## TO DO
For this exercise, output the line holding "Goldseiten-Forum.com | Das" and all subsequent lines of the entries below, unchanged, up to and including the last.

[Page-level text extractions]
--------------------------------------------------
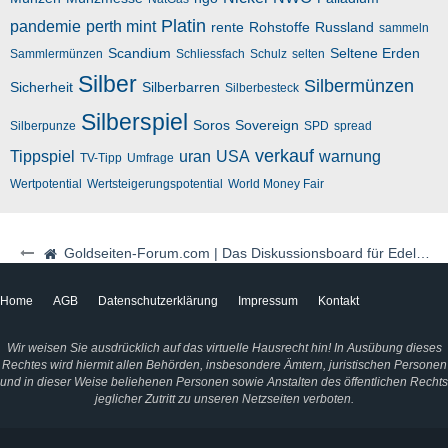
Platin
pandemie
perth mint
rente
Rohstoffe
Russland
sammeln
Scandium
Seltene Erden
Sammlermünzen
Schliessfach
Schulz
selten
Silber
Silbermünzen
Sicherheit
Silberbarren
Silberbesteck
Silberspiel
Soros
Sovereign
Silberpunze
SPD
spread
verkauf
Tippspiel
uran
USA
warnung
TV-Tipp
Umfrage
Wertpotential
Wertsteigerungspotential
World Money Fair
Goldseiten-Forum.com | Das Diskussionsboard für Edelmetalle & Rohstoffe
Home
AGB
Datenschutzerklärung
Impressum
Kontakt
Wir weisen Sie ausdrücklich auf das virtuelle Hausrecht hin! In Ausübung dieses
Rechtes wird hiermit allen Behörden, insbesondere Ämtern, juristischen Personen
und in dieser Weise beliehenen Personen sowie Anstalten des öffentlichen Rechts
jeglicher Zutritt zu unseren Netzseiten verboten.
--------------------------------------------------
## EXERCISE ANSWER
Goldseiten-Forum.com | Das Diskussionsboard für Edelmetalle & Rohstoffe
Home
AGB
Datenschutzerklärung
Impressum
Kontakt
Wir weisen Sie ausdrücklich auf das virtuelle Hausrecht hin! In Ausübung dieses
Rechtes wird hiermit allen Behörden, insbesondere Ämtern, juristischen Personen
und in dieser Weise beliehenen Personen sowie Anstalten des öffentlichen Rechts
jeglicher Zutritt zu unseren Netzseiten verboten.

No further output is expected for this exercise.